The ploy worked to his initial elation and shortly thereafter to his dread. The sickly boar had strength to match his own and more. And it was fixed on him to the end. He achieved the road, though he knew not which and ran and ran. When it seemed he was safe he halted, half-bent, trying to catch his breath. Then the bristlehide would come crashing through a fence or up out of some gully and he would have to flee further. It was like some game for the creature and Wiljon was not meant to enjoy it.

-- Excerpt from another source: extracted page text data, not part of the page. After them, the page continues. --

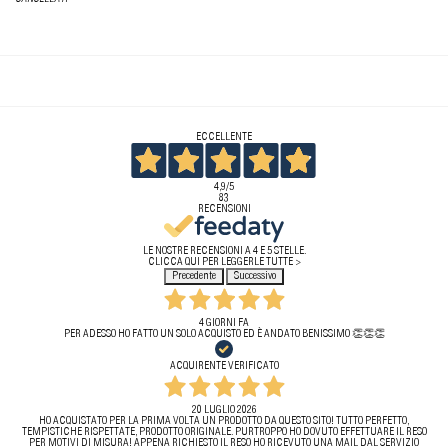
ECCELLENTE
4,9
/5
83
RECENSIONI
LE NOSTRE RECENSIONI A 4 E 5 STELLE.
CLICCA QUI PER LEGGERLE TUTTE >
Precedente
Successivo
4 GIORNI FA
PER ADESSO HO FATTO UN SOLO ACQUISTO ED È ANDATO BENISSIMO 👏👏👏
ACQUIRENTE VERIFICATO
20 LUGLIO 2026
HO ACQUISTATO PER LA PRIMA VOLTA UN PRODOTTO DA QUESTO SITO! TUTTO PERFETTO,
TEMPISTICHE RISPETTATE, PRODOTTO ORIGINALE. PURTROPPO HO DOVUTO EFFETTUARE IL RESO
PER MOTIVI DI MISURA! APPENA RICHIESTO IL RESO HO RICEVUTO UNA MAIL DAL SERVIZIO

When he despaired of ever not having the boar charging after him he spied the gates of Archet and saw watchmen beckoning him and shouting. With his last strength spent he half-ran to them and they to him. And the boar came at his heels. The seasoned men did for the beast in the end and Wiljon was unharmed, though a great deal more wary.

- - -

The revolting Tarkrip, more goblin than orc, leapt at him from its downhill charge, behind it two brawlers were loping, in their strange sideways gait. Wiljon sidestepped the first and then looked for his escape. The whole situation was already a route, but could easily turn into a lament. As the goblin recovered its footing he jumped down the side of a steep embankment, first sliding and then falling again to a small ledge. Even the creatures in the lows under him were aware of him now. But he paid them no mind as he leapt towards another crag and roughly slid down into the bottom-most of the canyon. Something in his ankle made sharp protest upon his landing, but he paid it little more heed than the swarming monsters as he fled through the canyon.

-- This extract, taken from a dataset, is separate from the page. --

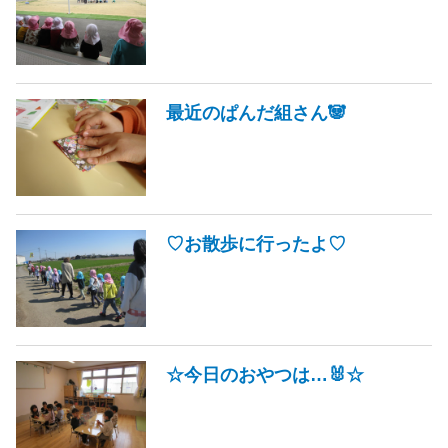
最近のぱんだ組さん🐼
♡お散歩に行ったよ♡
☆今日のおやつは…🐰☆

The course was difficult and full of enraged orcs and goblins. Most he took by surprise in his passing and, limping though he was, outran them. But the real threat lay ahead. By now the gates at the pass that led him into this treacherous hole and the remains of its guards must have been discovered. And he would have a fight rather than a flight to win through them. He was not disappointed, when in sight of the fortifications he saw two orcish archers and render inspecting the corpses he had left there on his last visit.

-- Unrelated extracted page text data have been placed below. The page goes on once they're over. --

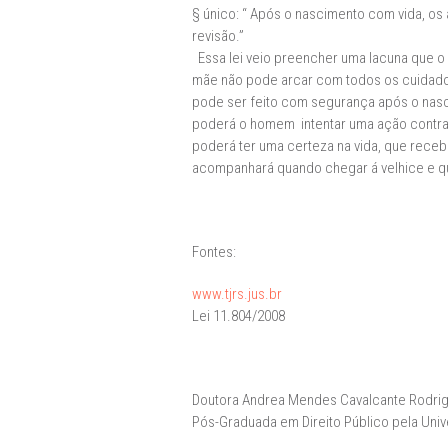
§ único: “ Após o nascimento com vida, os
revisão.”
Essa lei veio preencher uma lacuna que o le
mãe não pode arcar com todos os cuidados 
pode ser feito com segurança após o nasc
poderá o homem intentar uma ação contra a
poderá ter uma certeza na vida, que rece
acompanhará quando chegar á velhice e que
Fontes:
www.tjrs.jus.br
Lei 11.804/2008
Doutora Andrea Mendes Cavalcante Rodrig
Pós-Graduada em Direito Público pela Unive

Their heads shot up at the cries and bellows of his pursuers and they spied him straightaways. There was a great deal of growling and challenging him with spittle strewn, rotting teeth as he came at them in his beleaguered uphill charge with a twisted foot. But their noise was nothing beside his own shout as he raised his bloodied sword. The two archers shuddered, arrows unloosed upon their strings. The leader of them looked from one to the other, wondering at their failure to attack. Then Wiljon was upon him. In this he faired much better and the render slumped to the ground, bleeding out its life onto the rocks. The archers broke free their stupor but only after Wiljon had passed them by and though arrows and curses flew at him he put steady rock between them and his back.

He paused only a moment as he reached the first of two bridges leading out of the gorge and over another. They were still coming, of course, but now he was in the last open sunlight of the day and no shadow now lay across his heart. Yes, he had failed to complete his duties within Nan Wathren, but the entire clan had failed to kill him. To the light of the sun he gave a silent prayer of thanks and levered himself into the final run across the bridges and down the slopes.

It is no shame to flee from a battle that cannot be won. No more than it is a shame that you must parry at times rather than strike. He thought of his companions, younger than him by a few years. He had spared them almost certain death in that hole by not bringing them with him. But they were hardly his childhood friends. They wore swords and rallied to his cause. They knew pains as they fought by his side and that pained him. But they chose that life, just as he chose his. Just as hundreds of others chose their own lives of danger and heroism.

As Trestlebridge finally appeared in the distance he whisper not a prayer to the sun above but a promise. He would find others in which the light shone true. He would bring them to Nan Wathren.